And Rath is one of those assassins who is just after one last job and then he'll quit for good, having had enough of the executioner's life, another reason why we're supposed to like him thanks to him realising all this killing cannot be beneficial to the soul. While you could envisage this pulled off in the sort of Hong Kong action thriller the production appeared to be emulating, in the hands of director Richard Donner and his team it came across as contrived stuff, which explains why it was one of those Stallone movies which saw his action crown slip for the umpteenth time - not to worry, though, Sly, as there would be another chance at a hit just around the corner as ever.

Back at Assassins, on the other hand, it was clear everyone was hoping for a seriously classy entry into the shoot 'em up stakes, with crisp suits, colour co-ordinated visuals leaning on gleaming whites, and a love interest for lead character Rath who was intended to represent a meeting of likeminded individuals who had kept the world at arm's length for far too long, Goddammit. She was computer whizz Electra, played by a slightly unlikely Julianne Moore, who when we first meet her is spying on her neighbours with hi-tech surveillance equipment, shorthand in these things for computer genius but emotionally adrift and possibly nuts. It takes an encounter with Rath to warm her up and care about someone other than her pet cat, naturally.
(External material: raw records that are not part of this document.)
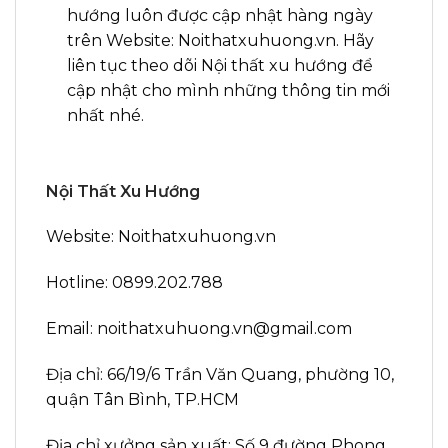
hướng luôn được cập nhật hàng ngày
trên Website: Noithatxuhuong.vn. Hãy
liên tục theo dõi Nội thất xu hướng để
cập nhật cho mình những thông tin mới
nhất nhé.
Nội Thất Xu Hướng
Website: Noithatxuhuong.vn
Hotline: 0899.202.788
Email: noithatxuhuong.vn@gmail.com
Địa chỉ: 66/19/6 Trần Văn Quang, phường 10,
quận Tân Bình, TP.HCM
Địa chỉ xưởng sản xuất: Số 9 đường Phong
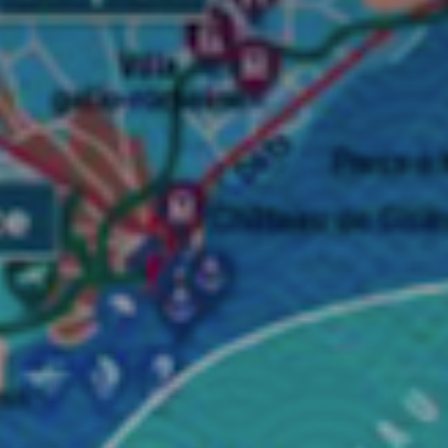
* Champ oblig
J'accepte l
* Champ oblig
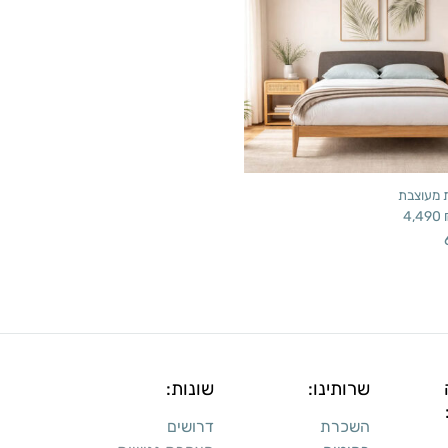
ת מעוצבת
4,490
שרותינו:
שונות:
השכרת
דרושים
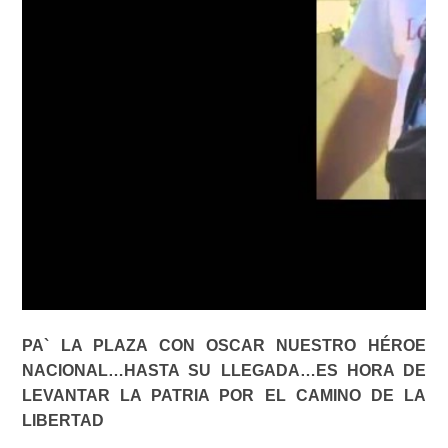
PA` LA PLAZA CON OSCAR NUESTRO HÉROE
NACIONAL…HASTA SU LLEGADA…ES HORA DE
LEVANTAR LA PATRIA POR EL CAMINO DE LA
LIBERTAD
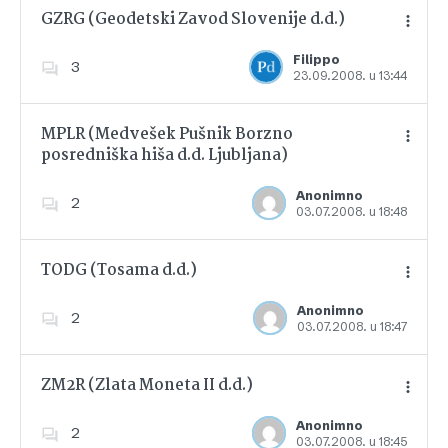
GZRG (Geodetski Zavod Slovenije d.d.)
Filippo
3
23.09.2008. u 13:44
Dodajte u favorite
MPLR (Medvešek Pušnik Borzno
posredniška hiša d.d. Ljubljana)
Dodajte u favorite
Anonimno
2
03.07.2008. u 18:48
TODG (Tosama d.d.)
Anonimno
2
03.07.2008. u 18:47
Dodajte u favorite
ZM2R (Zlata Moneta II d.d.)
Anonimno
2
03.07.2008. u 18:45
Dodajte u favorite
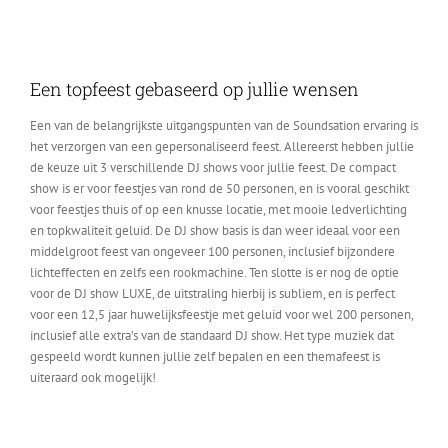
Een topfeest gebaseerd op jullie wensen
Een van de belangrijkste uitgangspunten van de Soundsation ervaring is
het verzorgen van een gepersonaliseerd feest. Allereerst hebben jullie
de keuze uit 3 verschillende DJ shows voor jullie feest. De compact
show is er voor feestjes van rond de 50 personen, en is vooral geschikt
voor feestjes thuis of op een knusse locatie, met mooie ledverlichting
en topkwaliteit geluid. De DJ show basis is dan weer ideaal voor een
middelgroot feest van ongeveer 100 personen, inclusief bijzondere
lichteffecten en zelfs een rookmachine. Ten slotte is er nog de optie
voor de DJ show LUXE, de uitstraling hierbij is subliem, en is perfect
voor een 12,5 jaar huwelijksfeestje met geluid voor wel 200 personen,
inclusief alle extra’s van de standaard DJ show. Het type muziek dat
gespeeld wordt kunnen jullie zelf bepalen en een themafeest is
uiteraard ook mogelijk!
But the title of this was plural, so who was the other hitman? It wasn't Julianne, it was imported Spanish star Antonio Banderas, a versatile presence at home but finding himself recruited for an unexceptional bad guy role here, compensating for the lack of anything to get his teeth into by sailing way over the top in his performance. Rath first meets him when Banderas' Miguel Bain steals his thunder by shooting dead his latest target at a funeral, a chase ensues, as it must in these circumstances, but Bain gives him the slip. All this is being manipulated by that mysterious anonymous person on the other end of the computer, and we're not massively surprised to learn Bain is holding conversations through cyberspace just as Rath has been.
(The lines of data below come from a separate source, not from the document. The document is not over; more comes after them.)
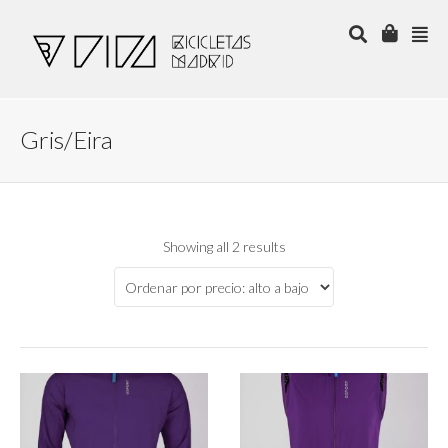
Gris/Eira
Showing all 2 results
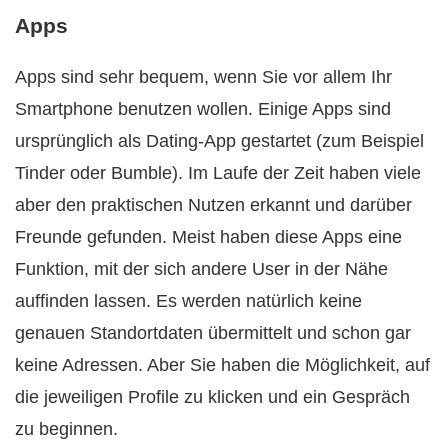
Apps
Apps sind sehr bequem, wenn Sie vor allem Ihr
Smartphone benutzen wollen. Einige Apps sind
ursprünglich als Dating-App gestartet (zum Beispiel
Tinder oder Bumble). Im Laufe der Zeit haben viele
aber den praktischen Nutzen erkannt und darüber
Freunde gefunden. Meist haben diese Apps eine
Funktion, mit der sich andere User in der Nähe
auffinden lassen. Es werden natürlich keine
genauen Standortdaten übermittelt und schon gar
keine Adressen. Aber Sie haben die Möglichkeit, auf
die jeweiligen Profile zu klicken und ein Gespräch
zu beginnen.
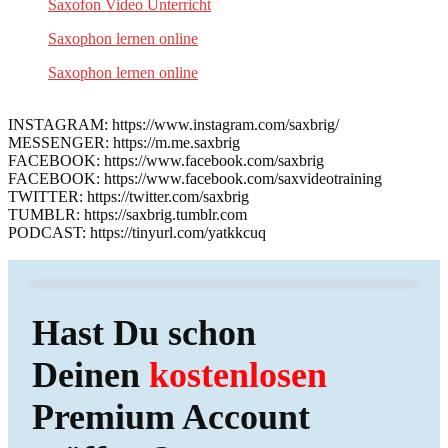
Saxofon Video Unterricht
Saxophon lernen online
Saxophon lernen online
INSTAGRAM: https://www.instagram.com/saxbrig/
MESSENGER: https://m.me.saxbrig
FACEBOOK: https://www.facebook.com/saxbrig
FACEBOOK: https://www.facebook.com/saxvideotraining
TWITTER: https://twitter.com/saxbrig
TUMBLR: https://saxbrig.tumblr.com
PODCAST: https://tinyurl.com/yatkkcuq
Hast Du schon
Deinen
kostenlosen
Premium Account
It all hinges on the possession of a computer disc which Electra has, and everyone else wants, but after a moment fraught with peril where it seems Bain will get that and bump her off as well, she throws her lot in with her captor and saviour. Some films can do a lot with simple genre conventions, but Assassins was trying so hard to be cool and collected that it all felt empty, no matter what intellectual pretensions it may have staked its claim to: Stallone wears glasses at one point to show us he's no ordinary murderer, no, he is a thinking man's murderer which must be great compensation to his victims. Donner did serve up the action setpieces with customary effectiveness, but that sense of a film straining to say something different yet not so different that it turns the audience off was what scuppered it. The original screenwriters had been the Wachowski siblings who would strike it lucky with The Matrix soon after, maybe if they'd stuck with their ideas this wouldn't have been a missed opportunity. Music by Mark Mancina.